■ EXERCISE GOAL: Please copy the records below word for word, leaving out the pictures.

━━ SUPPLIED RECORDS

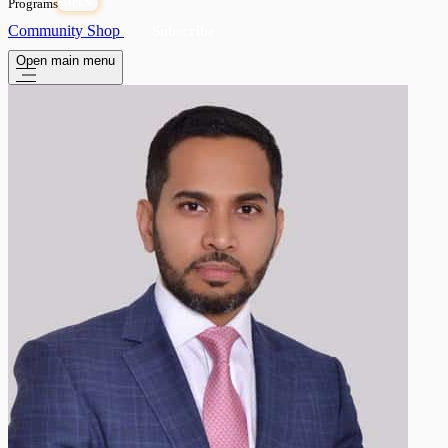
Programs
OPEN
Community
Shop
Subscribe
Open main menu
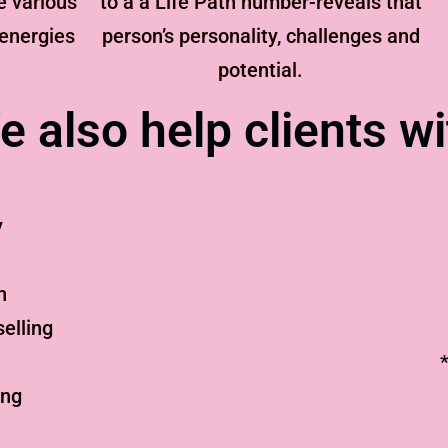
e various
to a a Life Path number-reveals that
 energies
person’s personality, challenges and
potential.
e also help clients wi
y
n
elling
ing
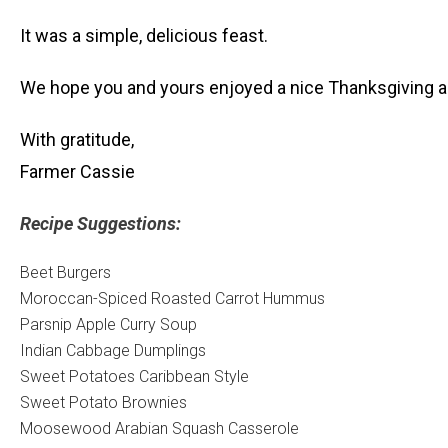
It was a simple, delicious feast.
We hope you and yours enjoyed a nice Thanksgiving as
With gratitude,
Farmer Cassie
Recipe Suggestions:
Beet Burgers
Moroccan-Spiced Roasted Carrot Hummus
Parsnip Apple Curry Soup
Indian Cabbage Dumplings
Sweet Potatoes Caribbean Style
Sweet Potato Brownies
Moosewood Arabian Squash Casserole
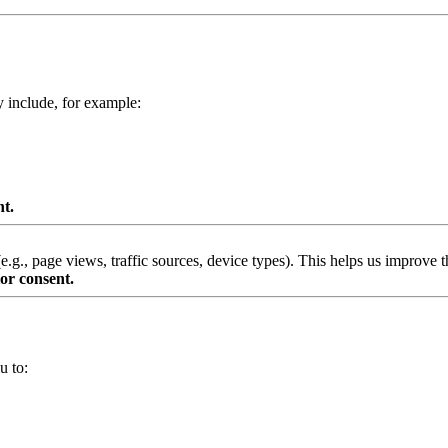
y include, for example:
nt.
g., page views, traffic sources, device types). This helps us improve th
or consent.
u to:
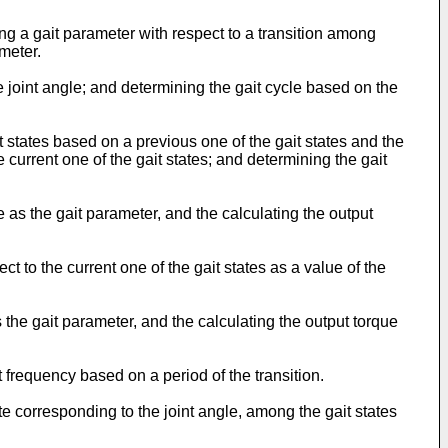
 a gait parameter with respect to a transition among
meter.
joint angle; and determining the gait cycle based on the
states based on a previous one of the gait states and the
 current one of the gait states; and determining the gait
as the gait parameter, and the calculating the output
to the current one of the gait states as a value of the
he gait parameter, and the calculating the output torque
frequency based on a period of the transition.
e corresponding to the joint angle, among the gait states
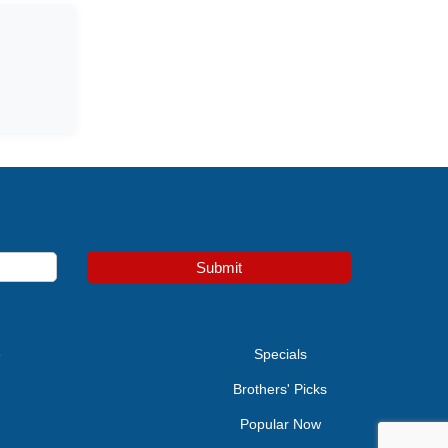
Submit
e
Specials
Brothers' Picks
Popular Now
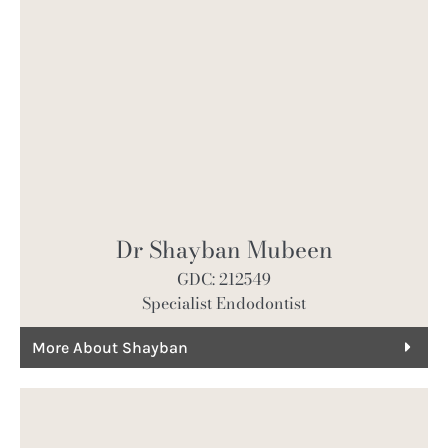
Dr Shayban Mubeen
GDC: 212549
Specialist Endodontist
More About Shayban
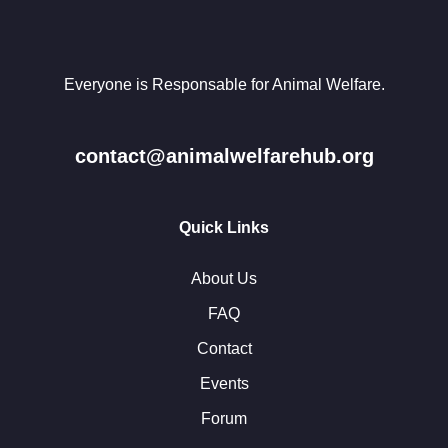
Everyone is Responsable for Animal Welfare.
contact@animalwelfarehub.org
Quick Links
About Us
FAQ
Contact
Events
Forum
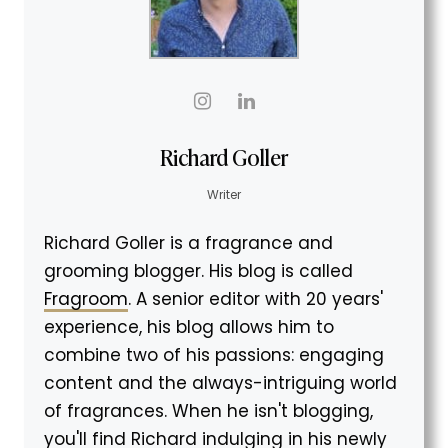
Richard Goller
Writer
Richard Goller is a fragrance and
grooming blogger. His blog is called
Fragroom
. A senior editor with 20 years'
experience, his blog allows him to
combine two of his passions: engaging
content and the always-intriguing world
of fragrances. When he isn't blogging,
you'll find Richard indulging in his newly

━━━━

■ YOUR RESPONSE:
Programs
OPEN
Community
Shop
Subscribe
Open main menu
e various
to a a Life Path number-reveals that
 energies
person’s personality, challenges and
potential.
e also help clients wi
y
n
elling
ing
It was a simple, delicious feast.
We hope you and yours enjoyed a nice Thanksgiving as
With gratitude,
Farmer Cassie
Recipe Suggestions:
Beet Burgers
Moroccan-Spiced Roasted Carrot Hummus
Parsnip Apple Curry Soup
Indian Cabbage Dumplings
Sweet Potatoes Caribbean Style
Sweet Potato Brownies
Moosewood Arabian Squash Casserole
y include, for example:
nt.
g., page views, traffic sources, device types). This helps us improve th
or consent.
u to:
 a gait parameter with respect to a transition among
meter.
joint angle; and determining the gait cycle based on the
states based on a previous one of the gait states and the
 current one of the gait states; and determining the gait
as the gait parameter, and the calculating the output
to the current one of the gait states as a value of the
he gait parameter, and the calculating the output torque
frequency based on a period of the transition.
e corresponding to the joint angle, among the gait states
Submit
e
Specials
Brothers' Picks
Popular Now
Dr Shayban Mubeen
GDC: 212549
Specialist Endodontist
More About Shayban
Everyone is Responsable for Animal Welfare.
contact@animalwelfarehub.org
Quick Links
About Us
FAQ
Contact
Events
Forum
Richard Goller
Writer
Richard Goller is a fragrance and
grooming blogger. His blog is called
Fragroom
. A senior editor with 20 years'
experience, his blog allows him to
combine two of his passions: engaging
content and the always-intriguing world
of fragrances. When he isn't blogging,
you'll find Richard indulging in his newly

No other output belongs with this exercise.